* [EXERCISE]
Would you print out all of the data exactly and keep the pictures out of it?

Document structure recognition data:
= Beginning of Section =

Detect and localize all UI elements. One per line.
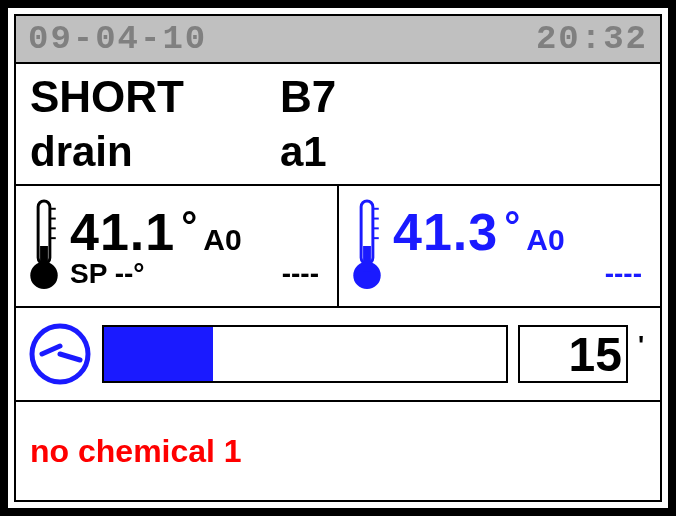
clock-icon	[28, 322, 92, 386]
temp-left-main: 41.1° A0	[70, 202, 329, 262]
progress-fill	[104, 327, 213, 381]
step-code: a1	[280, 128, 327, 176]
temp-left-value: 41.1	[70, 202, 175, 262]
step-name: drain	[30, 128, 280, 176]
svg-rect-9	[363, 246, 371, 271]
temp-box-right: 41.3° A0 ----	[339, 186, 660, 306]
program-row-2: drain a1	[30, 128, 646, 176]
temp-left-content: 41.1° A0 SP --° ----	[70, 202, 329, 290]
timer-row: 15 '	[16, 308, 660, 402]
temp-right-value: 41.3	[393, 202, 498, 262]
temp-left-sub: SP --° ----	[70, 258, 329, 290]
title-bar: 09-04-10 20:32	[16, 16, 660, 64]
program-row-1: SHORT B7	[30, 72, 646, 122]
temp-box-left: 41.1° A0 SP --° ----	[16, 186, 339, 306]
program-code: B7	[280, 72, 336, 122]
progress-bar	[102, 325, 508, 383]
temp-right-content: 41.3° A0 ----	[393, 202, 652, 290]
thermometer-icon	[24, 197, 64, 295]
program-panel: SHORT B7 drain a1	[16, 64, 660, 186]
countdown-value: 15	[518, 325, 628, 383]
date-label: 09-04-10	[28, 20, 207, 58]
status-message: no chemical 1	[16, 402, 660, 500]
svg-rect-2	[40, 246, 48, 271]
time-label: 20:32	[536, 20, 648, 58]
temp-right-main: 41.3° A0	[393, 202, 652, 262]
display-inner: 09-04-10 20:32 SHORT B7 drain a1	[14, 14, 662, 502]
program-name: SHORT	[30, 72, 280, 122]
temp-right-extra: ----	[605, 258, 642, 290]
temp-right-unit: A0	[526, 223, 564, 257]
countdown-mark: '	[638, 330, 648, 361]
temperature-row: 41.1° A0 SP --° ----	[16, 186, 660, 308]
temp-right-sub: ----	[393, 258, 652, 290]
temp-left-extra: ----	[282, 258, 319, 290]
temp-left-degree: °	[181, 204, 197, 249]
temp-left-unit: A0	[203, 223, 241, 257]
sp-label: SP	[70, 258, 107, 289]
thermometer-icon	[347, 197, 387, 295]
temp-right-degree: °	[504, 204, 520, 249]
sp-value: --°	[115, 258, 145, 289]
display-frame: 09-04-10 20:32 SHORT B7 drain a1	[0, 0, 676, 516]
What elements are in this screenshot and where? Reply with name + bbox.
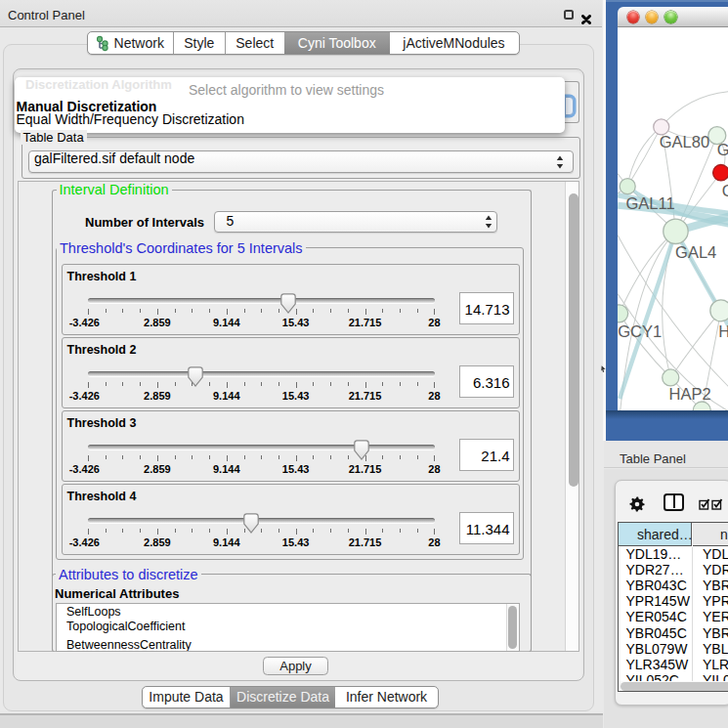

= End of Section =

* [EXERCISE RESULT]
Detect and localize all UI elements. One per line.
clock-icon	[28, 322, 92, 386]
temp-left-main: 41.1° A0	[70, 202, 329, 262]
progress-fill	[104, 327, 213, 381]
step-code: a1	[280, 128, 327, 176]
temp-left-value: 41.1	[70, 202, 175, 262]
step-name: drain	[30, 128, 280, 176]
svg-rect-9	[363, 246, 371, 271]
temp-box-right: 41.3° A0 ----	[339, 186, 660, 306]
program-row-2: drain a1	[30, 128, 646, 176]
temp-left-content: 41.1° A0 SP --° ----	[70, 202, 329, 290]
timer-row: 15 '	[16, 308, 660, 402]
temp-right-value: 41.3	[393, 202, 498, 262]
temp-left-sub: SP --° ----	[70, 258, 329, 290]
title-bar: 09-04-10 20:32	[16, 16, 660, 64]
program-row-1: SHORT B7	[30, 72, 646, 122]
temp-box-left: 41.1° A0 SP --° ----	[16, 186, 339, 306]
program-code: B7	[280, 72, 336, 122]
progress-bar	[102, 325, 508, 383]
temp-right-content: 41.3° A0 ----	[393, 202, 652, 290]
thermometer-icon	[24, 197, 64, 295]
program-panel: SHORT B7 drain a1	[16, 64, 660, 186]
countdown-value: 15	[518, 325, 628, 383]
date-label: 09-04-10	[28, 20, 207, 58]
status-message: no chemical 1	[16, 402, 660, 500]
svg-rect-2	[40, 246, 48, 271]
time-label: 20:32	[536, 20, 648, 58]
temp-right-main: 41.3° A0	[393, 202, 652, 262]
display-inner: 09-04-10 20:32 SHORT B7 drain a1	[14, 14, 662, 502]
program-name: SHORT	[30, 72, 280, 122]
temp-right-extra: ----	[605, 258, 642, 290]
temp-right-unit: A0	[526, 223, 564, 257]
countdown-mark: '	[638, 330, 648, 361]
temperature-row: 41.1° A0 SP --° ----	[16, 186, 660, 308]
temp-right-sub: ----	[393, 258, 652, 290]
temp-left-extra: ----	[282, 258, 319, 290]
temp-left-degree: °	[181, 204, 197, 249]
temp-left-unit: A0	[203, 223, 241, 257]
sp-label: SP	[70, 258, 107, 289]
thermometer-icon	[347, 197, 387, 295]
temp-right-degree: °	[504, 204, 520, 249]
sp-value: --°	[115, 258, 145, 289]
display-frame: 09-04-10 20:32 SHORT B7 drain a1	[0, 0, 676, 516]
What elements are in this screenshot and where? Reply with name + bbox.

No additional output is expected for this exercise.